Painters paint, poets rhyme poems and prose too. I wish I had a chance to win you over. This floodgates from my heart need to be closed before I drawn in my own sorrows, from this feeling consuming me from the inside out.
You are gone. Not that you where here to begin with. But, I feel too much pain not to express it. I see too much too. I see your patch of shadow as it leaves and I sink in despondency. The days I have lived proudly proclaiming my potent pure feelings poured peace in my spirit.
For a moment, a long period- though days it has been, my spirit and soul merged within my heart in unison. Jovial strokes of paint was splashed within the chambers of my heart. In an ululation and jubilation, that you had just walked back into my life, days preceding today.
For so long, I swear, I always wondered what had become of you. I thought of how life had treated you… How many ladders had you climbed in your career. I wanted to keep tabs on you, find out how you faired on. But, at the back of my mind I knew that would be a grave mistake. It would hurt me more than it could merit my endeavours.

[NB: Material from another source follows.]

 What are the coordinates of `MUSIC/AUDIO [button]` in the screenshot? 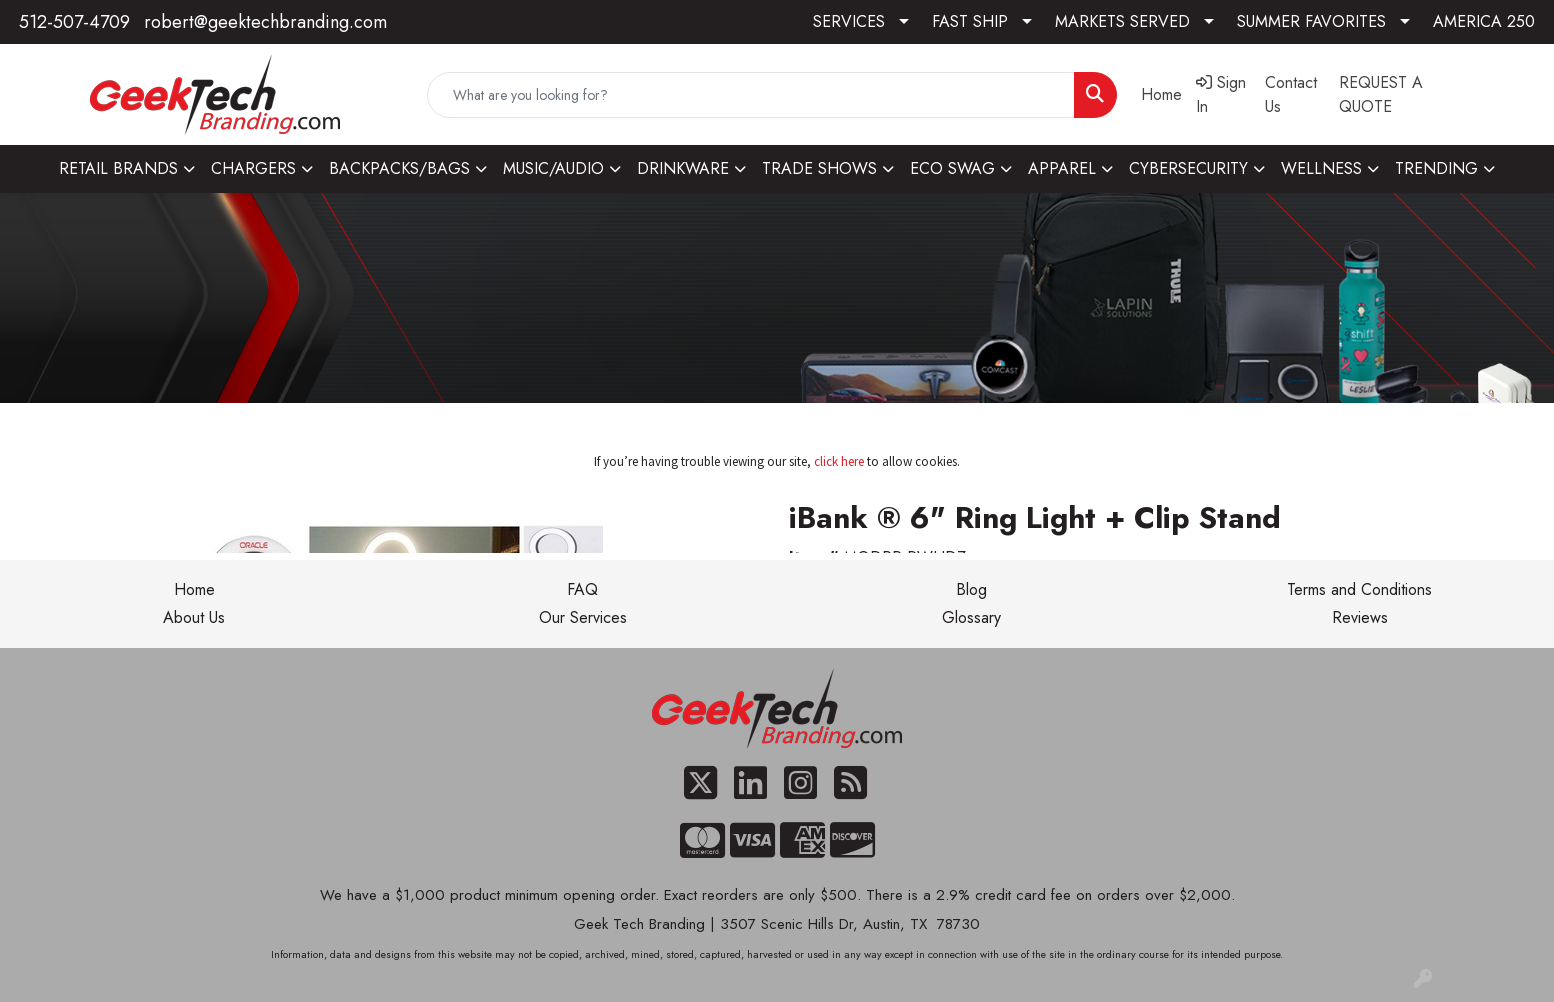 It's located at (553, 168).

Did you find pure love? Did you find someone who cherishes you? Was what you had with whomever you settled with be true love for you? Did you ever in your life ever see me more than a passerby? Someone that you were attracted to? Did I ever cross your mind and make you feel jittery? These questions and more flowed desolately in the aisles in my brain when I would wonder and miss you.
As you ponder over these questions… Know that I used to wait to see you as the lady in white as you tie the knot.
For the sake of people like me, dreamers, chasers of improbable dreams and far flung hopes, let me quit while I am still ahead. I cared deeply. I care now more deeper. If you were mine, my care wouldn’t shy off from the deepest depths of caring.
I wish you the best life has to offer you. Be more happy for the both of us, someday I may get that satisfaction of letting go of you. Or wait, it was of you letting go.
Your life deserves order and purpose. One I think it has, all I am managing to do is bring chaos to your heart.
As much as your heart is torn, mine is damaged all together.
It’s so unfair to have a view into the city of gold, heaven, not to ever enter it’s gates. That’s how I feel, I have had a peak into your insides, never to cherish you in mine, heart. I hate how I feel right now. Hopeless, broken and desolate.